Sabato 10 Novembre 2001



PRIMULE D’AGOSTO



Primule d’agosto. Gialle in un prato di erba appassita. Sotto il sole caldo, l’afa e le cicale impazzite. Anche le mosche se ne stanno a dormire in luoghi più freschi, all’interno delle case. Le primule si guardano intorno smarrite, chiedendosi cosa ci stanno a fare lì, in una stagione che non è la loro. E soprattutto si domandano quanto potranno sopravvivere, loro, così abituate alla freschezza della primavera, alle brezze ancora impregnate dalle nevi invernali. Non ricordano di essere spuntate a marzo, di essere sbocciate e poi di essersi riconsegnate alla Terra. Credono che la primavera quest’anno non sia arrivata e che dall’inverno il tempo pazzo sia passato all’estate in un sol giorno. O forse hanno dormito troppo a lungo e non hanno sentito il richiamo del primo risveglio. Non sanno che sono rinate in fretta in un tempo nuovo, scelte tra altre mille da una saggezza perfetta.

In mezzo alle stoppie si sentono pungere i petali delicati e hanno paura. E’ un mondo desolato quello che le circonda. Si stringono le une alle altre per consolarsi, e la notte, quando si rinfresca un poco, si lasciano andare al canto dei grilli e si emozionano a quello degli usignoli che non avevano mai sentito. E comprendono che anche dove si trovano ora c’è una bellezza a loro sconosciuta, ma armoniosa.

Si rincuorano, accettano questa nuova condizione, faranno del loro meglio per portare la freschezza della rinascita nei campi desolati. Per portare la speranza, per mostrare che anche quando i ritmi sono bizzarri, inusuali, e la vita pare sconvolta, l’adattamento è l’unica forma di sopravvivenza in un mondo che è diventato ostile.
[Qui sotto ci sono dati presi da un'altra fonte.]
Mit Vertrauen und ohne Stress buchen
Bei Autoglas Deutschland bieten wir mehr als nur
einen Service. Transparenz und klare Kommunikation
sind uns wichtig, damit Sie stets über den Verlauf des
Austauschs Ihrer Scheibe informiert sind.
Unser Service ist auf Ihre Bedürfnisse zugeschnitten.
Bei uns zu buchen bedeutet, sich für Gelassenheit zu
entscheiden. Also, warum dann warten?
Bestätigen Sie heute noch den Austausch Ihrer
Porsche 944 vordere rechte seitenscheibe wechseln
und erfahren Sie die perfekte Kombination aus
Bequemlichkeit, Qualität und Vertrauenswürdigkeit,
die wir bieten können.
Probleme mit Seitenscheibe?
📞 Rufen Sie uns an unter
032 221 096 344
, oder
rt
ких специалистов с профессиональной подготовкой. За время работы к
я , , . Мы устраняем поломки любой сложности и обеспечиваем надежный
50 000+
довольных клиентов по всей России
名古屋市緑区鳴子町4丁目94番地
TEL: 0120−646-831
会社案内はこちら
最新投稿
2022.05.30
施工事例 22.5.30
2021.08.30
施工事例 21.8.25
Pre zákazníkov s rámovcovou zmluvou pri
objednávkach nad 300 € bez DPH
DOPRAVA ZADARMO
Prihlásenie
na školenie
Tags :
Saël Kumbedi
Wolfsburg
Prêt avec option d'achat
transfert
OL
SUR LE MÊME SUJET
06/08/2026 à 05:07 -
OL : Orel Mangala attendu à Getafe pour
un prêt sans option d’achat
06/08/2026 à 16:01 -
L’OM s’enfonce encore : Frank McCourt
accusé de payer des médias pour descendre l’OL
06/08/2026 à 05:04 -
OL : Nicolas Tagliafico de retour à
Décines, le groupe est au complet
Ma ricordate, MIE PRIMULE D’AGOSTO, che è solo apparenza; non ostinatevi a guardare solo le stoppie e a cercare di ripararvi dai raggi brucianti del sole. Poi arriva la sera che porte una bellezza intensa e profumata di canti. E allora dov’è lo strano? L’aver cambiato un’abitudine? Un luogo, un clima? Ricordate che se anche siete primule, il mese di agosto può essere vostro. Può portarvi il coraggio di reagire alla paura di una vita che non avete ancora provato. La delicatezza delle vostre corolle è diventata resistente velluto. La fragilità degli steli si è rinforzata con la linfa della Terra. Nei tempi difficili che sono stati e che alcuni di voi ricordano e in quelli che saranno, se saprete aprire le corolle e fare scaturire la curiosità, l’amore per il mondo, qualunque esso sia diventato, SOPRAVVIVERETE !

Il ritrarvi in un cantuccio significherebbe non respirare e poi morire, ma stendere i petali e cibarsi della terra è attingere Vita dove l’avete trovata, lì, sotto di voi. Vicino, più vicino di quanto possiate immaginare. Non c’è bisogno di mettersi in cammino per cercare acqua e cibo , di questi tempi. State dove siete, MA SIATE VIVI! Fiduciosi nell'amore di Dio, nutriti e calmati dalla Sua mano spargerete vita intorno a voi, con la vostra semplice presenza luminosa.

Siate tutti benedetti fino alla fine del Tempo.